But Grey underlined that residents of Nunavik should know that the negotiating team has kept their priorities front and centre. Grey added that after they submit their draft agreement-in-principle to the two governments, she expects a final version to be available to the public by the fall.

After community-based consultations, a Nunavik-wide referendum on whether to stick with the final version will be held before next year, she said.

Then the negotiating team will go back to the table, and hammer out a final agreement by spring, 2005.

Grey said the team can’t speed up the process, in part because of Nunavimmiut’s hunting and camping habits.

“[Before] fall, being a northerner, I know nobody’s going to want to meet,” she said from her office in Montreal. “It’s springtime, the geese are coming, the fishing is coming. We’ll make it [the proposed agreement-in-principle] public in the coming months. Let the people look at it if they wish.”

In general terms, Grey said the team is following the recommendations of the Let Us Share report, a booklet produced by the Nunavik Commission three years ago after lengthy meetings in every village in the region.

Nunavik wants a government with powers similar to a province, with direct decision-making power over where money is spent in areas like health, education, and cultural programs.

Currently, these services are administered by regional organizations, including the Kativik Regional Government, Kativik Regional School Board and the Nunavik Regional Board of Health and Social Services, all of which lack the full power of government, such as taxation.

Under the negotiating team’s timeline, Nunavik will spend several years bringing the various organizations under one roof — tentatively called the Nunavimmiut Aquvvinga, meaning People of Nunavik’s Steering Body. All elected boards and councils will then be replaced by an elected government, referred in Makivik documents as the Uqarvimarik, meaning the place to speak.

Grey said the negotiating team won’t stray from the Let Us Share report when it comes to the structure of the newly elected government. The new Nunavik government will follow in Nunavut’s footsteps in holding universal elections across the region to choose elected representatives in the government.

In Nunavik’s case, there will be at least one elected official for each of the region’s 14 communities. But unlike Nunavut, residents of Nunavik will directly elect five members of the executive, and choose which member should be their leader.

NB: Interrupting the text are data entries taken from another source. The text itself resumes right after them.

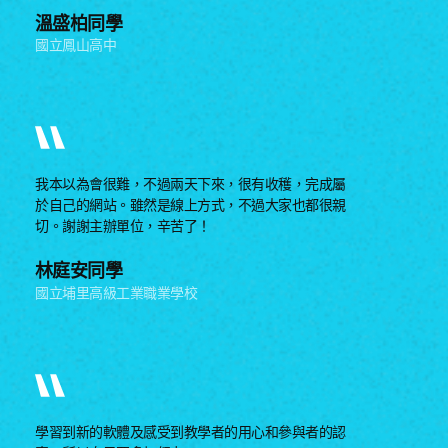
溫盛柏同學
國立鳳山高中
我本以為會很難，不過兩天下來，很有收穫，完成屬
於自己的網站。雖然是線上方式，不過大家也都很親
切。謝謝主辦單位，辛苦了！
林庭安同學
國立埔里高級工業職業學校
學習到新的軟體及感受到教學者的用心和參與者的認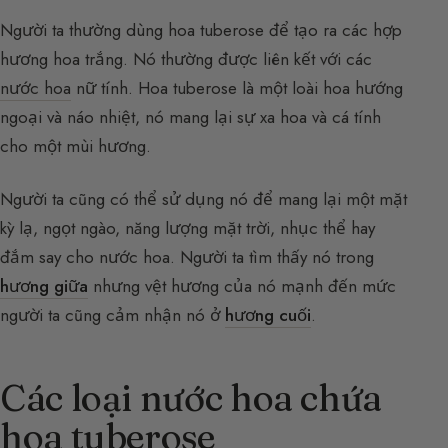
Người ta thường dùng hoa tuberose để tạo ra các hợp
hương hoa trắng. Nó thường được liên kết với các
nước hoa
nữ tính. Hoa tuberose là một loài hoa hướng
ngoại và náo nhiệt, nó mang lại sự xa hoa và cá tính
cho một mùi hương.
Người ta cũng có thể sử dụng nó để mang lại một mặt
kỳ lạ, ngọt ngào, năng lượng mặt trời, nhục thể hay
đắm say cho nước hoa. Người ta tìm thấy nó trong
hương giữa
nhưng vệt hương của nó mạnh đến mức
người ta cũng cảm nhận nó ở
hương cuối
.
Các loại nước hoa chứa
hoa tuberose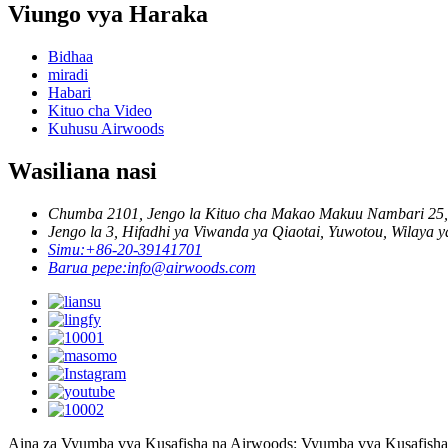
Viungo vya Haraka
Bidhaa
miradi
Habari
Kituo cha Video
Kuhusu Airwoods
Wasiliana nasi
Chumba 2101, Jengo la Kituo cha Makao Makuu Nambari 25, H
Jengo la 3, Hifadhi ya Viwanda ya Qiaotai, Yuwotou, Wilay
Simu:
+86-20-39141701
Barua pepe:
info@airwoods.com
Aina za Vyumba vya Kusafisha na Airwoods: Vyumba vya Kusafisha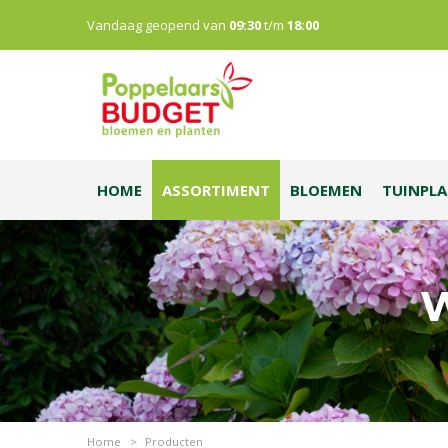
Vandaag geopend van
09:30
t/m
18:00
HOME
ASSORTIMENT
BLOEMEN
TUINPL
W
Home
>
Producten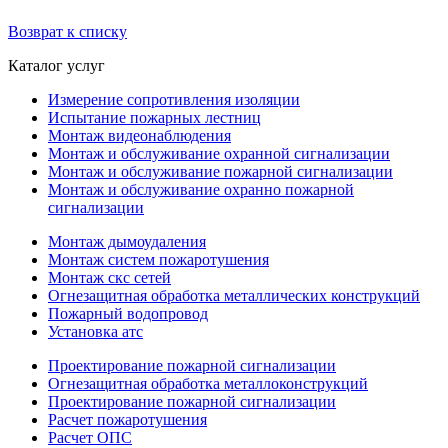
Возврат к списку
Каталог услуг
Измерение сопротивления изоляции
Испытание пожарных лестниц
Монтаж видеонаблюдения
Монтаж и обслуживание охранной сигнализации
Монтаж и обслуживание пожарной сигнализации
Монтаж и обслуживание охранно пожарной
сигнализации
Монтаж дымоудаления
Монтаж систем пожаротушения
Монтаж скс сетей
Огнезащитная обработка металлических конструкций
Пожарный водопровод
Установка атс
Проектирование пожарной сигнализации
Огнезащитная обработка металлоконструкций
Проектирование пожарной сигнализации
Расчет пожаротушения
Расчет ОПС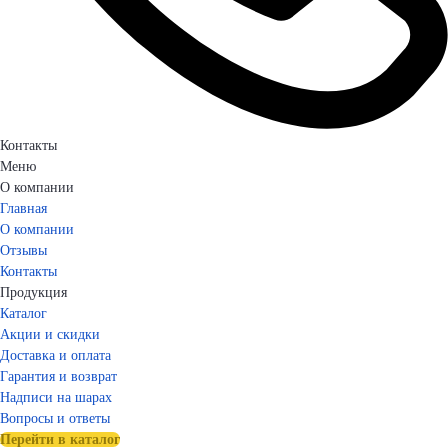
Контакты
Меню
О компании
Главная
О компании
Отзывы
Контакты
Продукция
Каталог
Акции и скидки
Доставка и оплата
Гарантия и возврат
Надписи на шарах
Вопросы и ответы
Перейти в каталог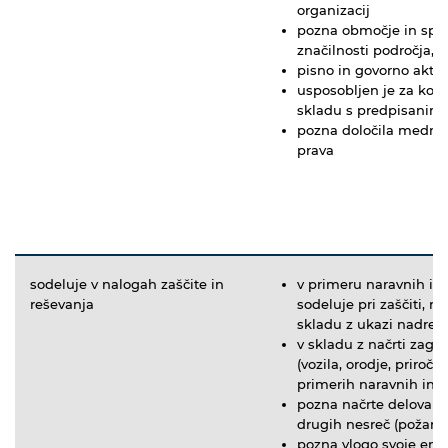
organizacij
pozna območje in spošt
značilnosti področja, 
pisno in govorno akti
usposobljen je za konk
skladu s predpisanim 
pozna določila medna
prava
sodeluje v nalogah zaščite in
v primeru naravnih in
reševanja
sodeluje pri zaščiti, r
skladu z ukazi nadrej
v skladu z načrti zago
(vozila, orodje, priroč
primerih naravnih in 
pozna načrte delovanja
drugih nesreč (požar, 
pozna vlogo svoje enot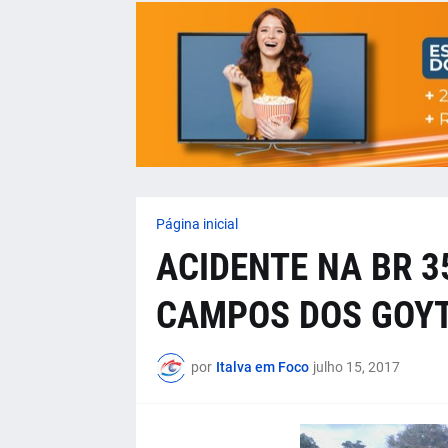
Página inicial
ACIDENTE NA BR 3
CAMPOS DOS GOY
por
Italva em Foco
julho 15, 2017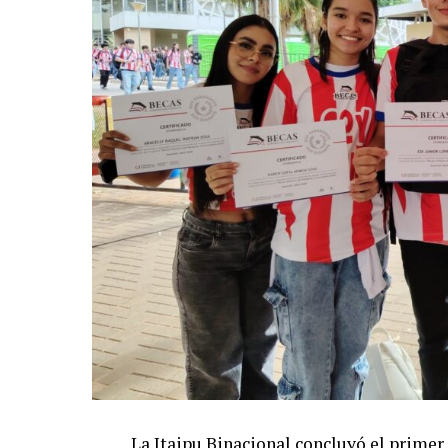
La Itaipu Binacional concluyó el primer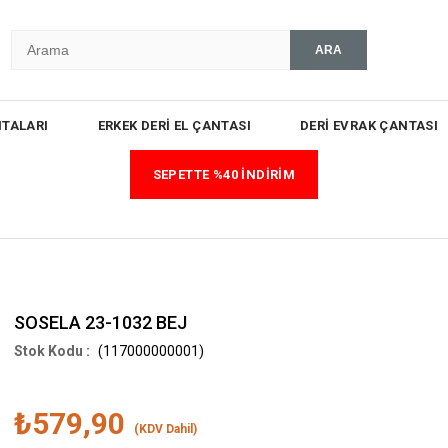
TALARI
ERKEK DERİ EL ÇANTASI
DERİ EVRAK ÇANTASI
SEPETTE %40 İNDİRİM
SOSELA 23-1032 BEJ
(117000000001)
₺579,90
(KDV Dahil)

“We want the Inuit to pick their leader,” Grey said. “We feel that a person that is elected Nunavik-wide shows real support.”

Outside of elected officials, Grey said committees will be formed to ensure the new government remains responsive to community needs in areas such as health, education, housing and economic development.

Grey pledged that negotiators will not allow any services already in place to be compromised.

“Just because we’re amalgamating, we don’t want to jeopardize any services,” she said. “More autonomy is the goal. We want to deal with our everyday life of Nunavik without having to answer to Quebec on an administrative level.”

“Throughout the history of the [self-government] file, there’s been derailments due to various. . . things. We are now where we’ve gained the most.”

To pay for Nunavik’s dream of self-government, Grey said they will draw on financing agreements already in place with provincial and federal governments, with plans to ensure funding grows as the region’s population grows.

As for taxation, Grey said that’s an area best left to the future elected officials.

“If there’s going to be taxation, let the new form of government talk taxation,” Grey said. “But our present leadership right now and the people of Nunavik are very adamant they don’t want to see new taxation. We pay enough taxes.”